Total cost: depends on scope, usually meaningfully less than a 6-month internal build. Total time: 2 to 4 weeks, not 6 to 12 months. Total ongoing commitment from the customer: roughly 10 hours of domain-expert time during calibration, then light-touch operation afterwards.

The comparison is not “pay a vendor fee forever vs spend a one-time engineering cost.” It is “get a production-grade quality layer in weeks, or build it yourself over a year.”

The framing that clarifies the decision

Dave Holmes-Kinsella, who runs AI at Infinitus, put the build-vs-buy decision as well as anyone we’ve spoken to:

“We don’t need to be best in class in evaluating phone calls. Just know. That’s what you will do. Opportunity cost for some very scarce engineering resources.”
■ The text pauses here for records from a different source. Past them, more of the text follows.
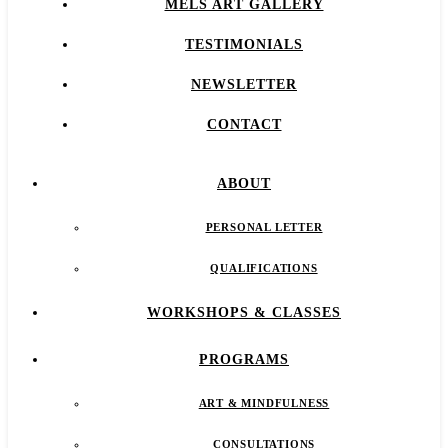
MELS ART GALLERY
TESTIMONIALS
NEWSLETTER
CONTACT
ABOUT
PERSONAL LETTER
QUALIFICATIONS
WORKSHOPS & CLASSES
PROGRAMS
ART & MINDFULNESS
CONSULTATIONS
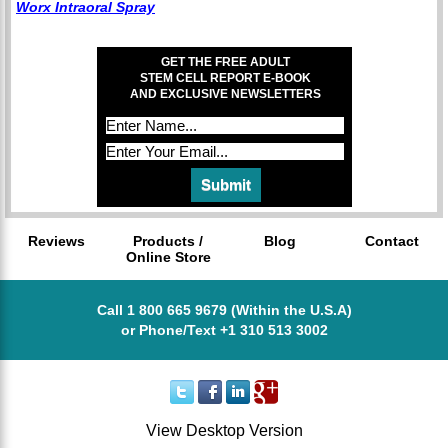
Worx Intraoral Spray
GET THE FREE ADULT
STEM CELL REPORT E-BOOK
AND EXCLUSIVE NEWSLETTERS
Reviews
Products /
Blog
Contact
Online Store
Call 1 800 665 9679 (Within the U.S.A)
or Phone/Text +1 310 513 3002
View Desktop Version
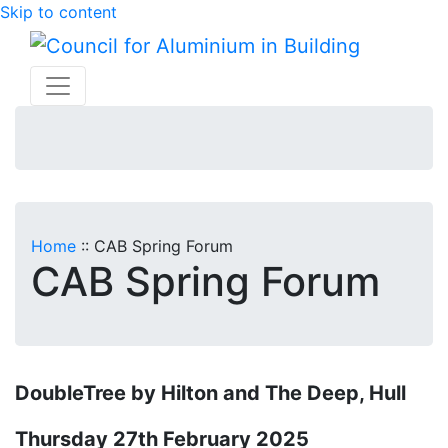
Skip to content
Home
::
CAB Spring Forum
CAB Spring Forum
DoubleTree by Hilton and The Deep, Hull
Thursday 27th February 2025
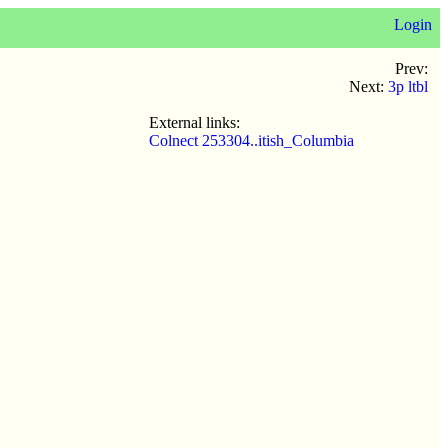
Login
Prev:
Next:
3p ltbl
External links:
Colnect 253304..itish_Columbia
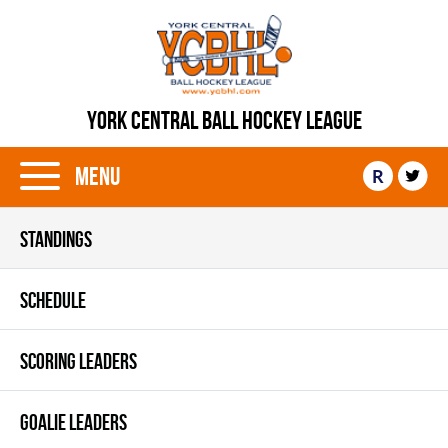
YORK CENTRAL BALL HOCKEY LEAGUE
Menu
R
STANDINGS
SCHEDULE
SCORING LEADERS
GOALIE LEADERS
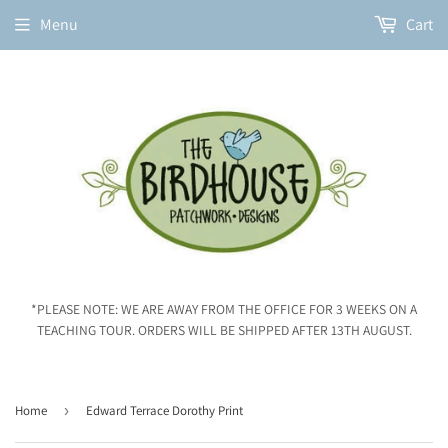
Menu
Cart
*PLEASE NOTE: WE ARE AWAY FROM THE OFFICE FOR 3 WEEKS ON A
TEACHING TOUR. ORDERS WILL BE SHIPPED AFTER 13TH AUGUST.
Home
›
Edward Terrace Dorothy Print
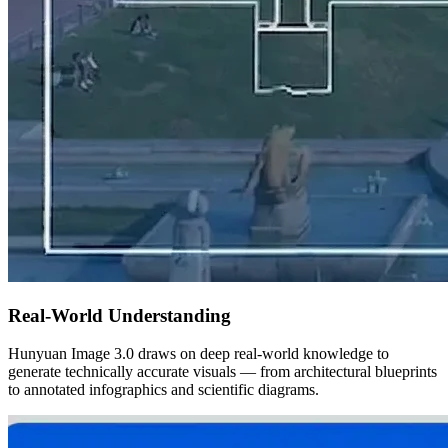
Real-World Understanding
Hunyuan Image 3.0 draws on deep real-world knowledge to
generate technically accurate visuals — from architectural blueprints
to annotated infographics and scientific diagrams.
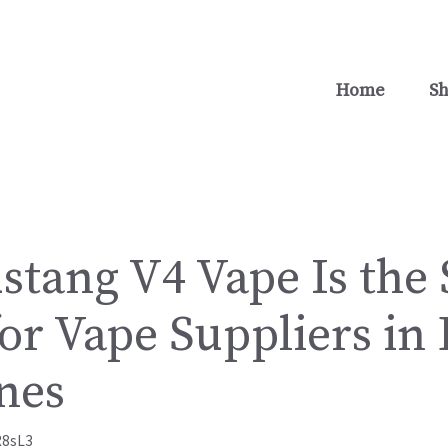
Home
S
tang V4 Vape Is the
or Vape Suppliers in
nes
R8sL3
“We want the dashboard with the dials. That tells us stuff. We don’t wanna have to build it.”

That is the right question. Is “world-class internal evaluation infrastructure” actually strategic for your company? For a tiny minority of companies, yes. For most, it is the thing you pay for so your best engineers can work on your actual product.

The shortest version of this post

Building your own evaluation is cheap to start and expensive to maintain. Most homegrown evaluation plateaus at accuracy that is not sufficient for production gating. Generic LLM-as-judge misses domain-specific failures. The 6 to 12 months of engineering time costs more than the vendor fee, and the opportunity cost costs more than both.
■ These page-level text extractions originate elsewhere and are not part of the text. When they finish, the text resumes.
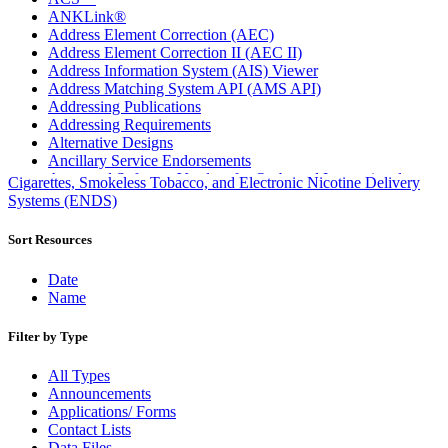
ANKLink®
Address Element Correction (AEC)
Address Element Correction II (AEC II)
Address Information System (AIS) Viewer
Address Matching System API (AMS API)
Addressing Publications
Addressing Requirements
Alternative Designs
Ancillary Service Endorsements
Approved Software Vendors for Outbound International
Cigarettes, Smokeless Tobacco, and Electronic Nicotine Delivery
Expedited Products
Systems (ENDS)
April 2020 Releases
April 2021 Releases
Sort Resources
April 2022 Price Change Releases and Price Files
April 2023 Releases
Date
April 2025 Releases
Name
April 2026 Releases
Areas Inspiring Mail
Filter by Type
Association For Electronic Enhancement
August 2020 Releases
All Types
August 2021 Price Change and Release Information
Announcements
August 2025 Releases
Applications/ Forms
Automated Business Reply Mail® (ABRM) Tool
Contact Lists
Automated Package Verification (APV) System
Data Files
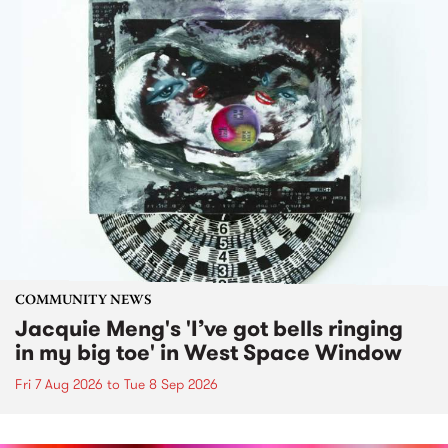
COMMUNITY NEWS
Jacquie Meng's 'I’ve got bells ringing
in my big toe' in West Space Window
Fri 7 Aug 2026
to
Tue 8 Sep 2026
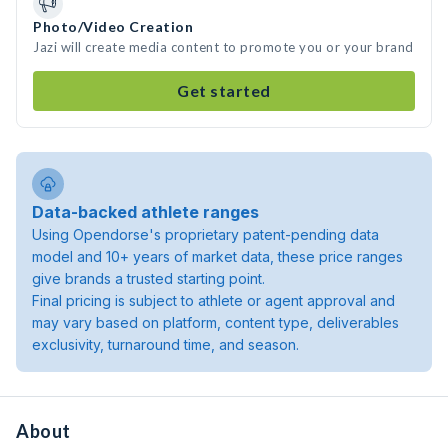
Photo/Video Creation
Jazi will create media content to promote you or your brand
Get started
Data-backed athlete ranges
Using Opendorse's proprietary patent-pending data
model and 10+ years of market data, these price ranges
give brands a trusted starting point.
Final pricing is subject to athlete or agent approval and
may vary based on platform, content type, deliverables
exclusivity, turnaround time, and season.
About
Unless evaluation is your product or you have genuine research capability, buying is usually right.

For a diagnostic that shows you what failures Composo would catch on your specific traces in under a week, book here. Or read the Composo vs building it yourself comparison for a side-by-side.
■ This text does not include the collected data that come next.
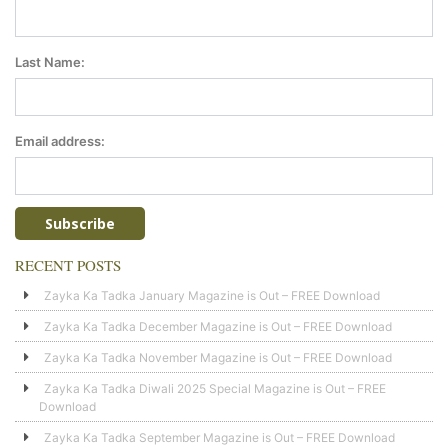
Last Name:
Email address:
RECENT POSTS
Zayka Ka Tadka January Magazine is Out – FREE Download
Zayka Ka Tadka December Magazine is Out – FREE Download
Zayka Ka Tadka November Magazine is Out – FREE Download
Zayka Ka Tadka Diwali 2025 Special Magazine is Out – FREE
Download
Zayka Ka Tadka September Magazine is Out – FREE Download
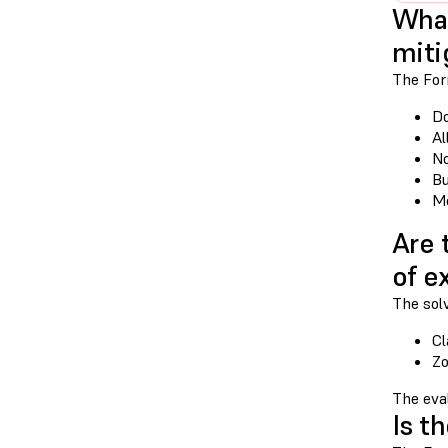
What
miti
The Form
Do
Al
No
Bu
Mo
Are 
of e
The sol
Cl
Zo
The eval
Is t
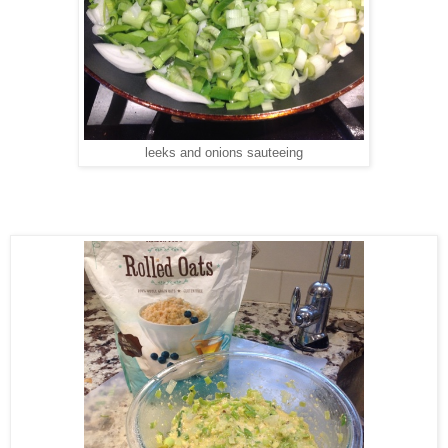
leeks and onions sauteeing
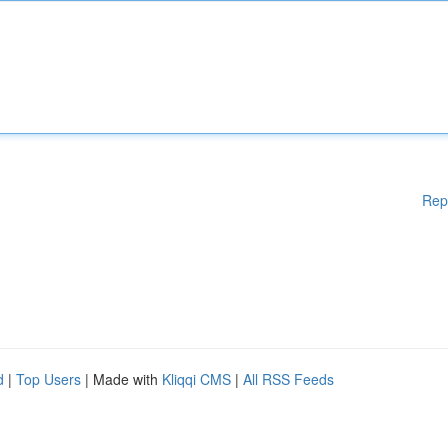
Rep
d
|
Top Users
| Made with
Kliqqi CMS
|
All RSS Feeds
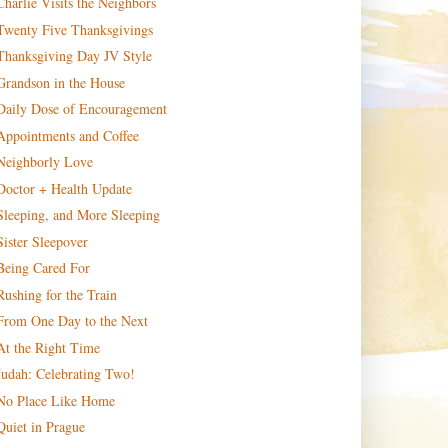
Charlie Visits the Neighbors
Twenty Five Thanksgivings
Thanksgiving Day JV Style
Grandson in the House
Daily Dose of Encouragement
Appointments and Coffee
Neighborly Love
Doctor + Health Update
Sleeping, and More Sleeping
Sister Sleepover
Being Cared For
Rushing for the Train
From One Day to the Next
At the Right Time
Judah: Celebrating Two!
No Place Like Home
Quiet in Prague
Frequently asked questions

How much does it cost to build an internal LLM evaluation pipeline?

A minimum viable internal evaluation setup costs around £45-60k fully loaded (one senior ML engineer over 3 months). A production-grade, domain-calibrated evaluation system typically requires 6 to 12 months of engineering time plus ongoing maintenance of roughly two engineers once at scale.

When does it make sense to build LLM evaluation internally?

Building makes sense when evaluation quality IS the product (for research orgs, eval vendors, or AI labs), when you have a 6+ month runway before needing production-grade quality, and when you have senior engineers you can dedicate to long-term maintenance. For most teams using AI as a component of their product, it does not make sense.

What is the human-expert alignment ceiling of a homegrown LLM-as-judge?

Most homegrown LLM-as-judge systems plateau around 70% alignment with human domain experts. A production-grade evaluation platform like Composo reaches 90%+ alignment with human experts in most contexts, but the techniques required (criteria ensembling, reward modelling, domain calibration) take months of specialised research to implement internally.

What do open-source evaluation frameworks cover, and what do they miss?

Open-source options (Promptfoo, DeepEval, Phoenix, Ragas) are excellent for offline CI/CD-style evaluation. They do not solve the harder problems: catching domain-specific failures that generic evaluators miss, calibrating to your failure taxonomy, running production-scale guardrails, and handling drift.

Is a bought LLM evaluation platform locked in?

Partially. Your evaluation criteria, failure taxonomy, and annotated calibration data are your property and exportable. The underlying scoring models are usually proprietary. The practical lock-in is the institutional knowledge of how to evaluate your domain, not data hostage-taking.